Kebebasan Berpendapat via Media Sosial di Cina Kian Terancam

Kebebasan berpendapatan melalui media sosial di Cina, tampaknya bakal kian terancam. Pemerintah Cina mengatakan, pengguna jejaring sosial yang menulis komentar berisi fitnah dan menarik banyak perhatian bisa menghadapi hukuman penjara. Para aktivis Cina pun turut mengkritik aturan ini sebagai upaya memberikan dukungan hukum untuk meniadakan perbedaan pendapat di dunia maya.
Pengguna internet di Cina akan dituntut pasal pencemaran nama baik dengan hukuman maksimal lima tahun penjara, jika mereka menulis konten berisi fitnah. Hukuman tersebut berlaku, bila postingan mereka dikunjungi, sedikitnya 5.000 kali atau di-posting ulang (repost atau retweet) sebanyak 500 kali. Demikian interpretasi hukum terhadap dokumen undang-undang, dilansir dari Wall Street Journal.
Dokumen itu menyebutkan, postingan media sosial yang menyebabkan “gangguan psikologis, melukai diri sendiri, bunuh diri atau konsekuensi serius lainnya” juga akan dianggap sebagai konten fitnah dan dikenakan hukuman.
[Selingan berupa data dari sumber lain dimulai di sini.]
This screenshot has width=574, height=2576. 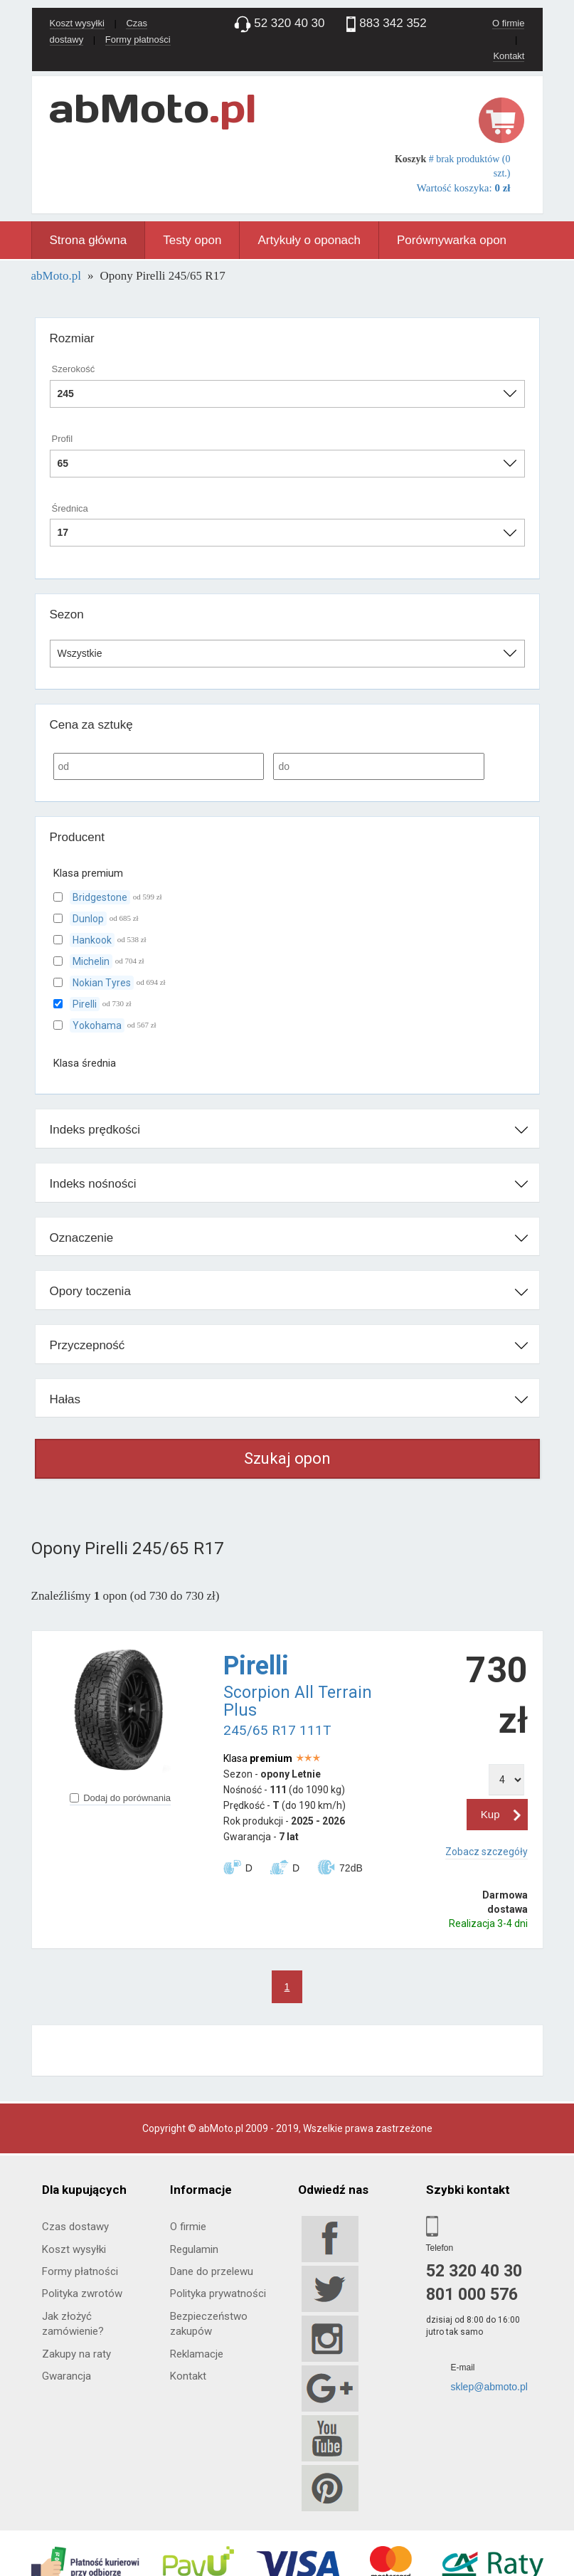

Undang-undang baru itu dikeluarkan oleh pihak Mahkamah Agung dan Kejaksaan Agung Cina. Para pengacara setempat menganggap, aturan ini terlalu luas dan sebagai upaya untuk mencegah kritik penduduknya terhadap pemerintah.
“Apa gunanya membahas ini!. Hukum tidak akan pernah mengakar yang benar-benar tumbuh di (Cina). Sebaliknya, hanya akan selalu menjadi tongkat yang dikerahkan oleh sekelompok preman,” tulis Liang Xianglu, seorang pengacara di Cina.
Pengacara lain, Wang Kesheng juga sempat mempertanyakan melalui akun salah satu microblogging-nya mengenai, bagaimana aturan ini berdampak pada seorang jurnalis bernama Luo Changping. Tulisan kritisnya terhadap pemerintah berakibat, pemecatan terhadap seorang pejabat tinggi beberapa waktu lalu.
Juru bicara Kejaksaan Agung Cina, Sun Jungong berkilah, penafisiran baru ini tidak dimaksudkan untuk mencegah pengguna internet dalam membongkar atau membeberkan skandal yang dilakukan pejabat pemerintahan. “Seandainya pun jika tudingan atau konten yang dimuat tidak benar, asalkan (pengguna internet) tidak sengaja membuat informasi yang memfitnah orang lain, mereka tidak akan dituntut atas tuduhan pencemaran nama baik,” ujar Sun.
Saat ini, pihak berwenang yang bertanggung jawab atas propoganda internet semakin gelisah dengan jejaring sosial yang tengah populer di Cina, seperti Sina Weibo dan Twitter. Media pemerintah semakin khawatir, jejaring sosial ini akan mengurangi dominasi informasi yang disebarkannya. Dalam beberapa bulan terakhir ini, pemerintah Cina juga telah meningkatkan upaya untuk mengatur aktivitas online penuduknya, seperti menahan lusinan informasi yang menyebarkan rumor dan memperingatkan pengguna microblogging terhadap konten informasi sensitif yang mereka ikuti.
Mungkinkah pemeritah Indonesia bakal mengikuti jejak Cina? atau memang sudah dilaksanakan?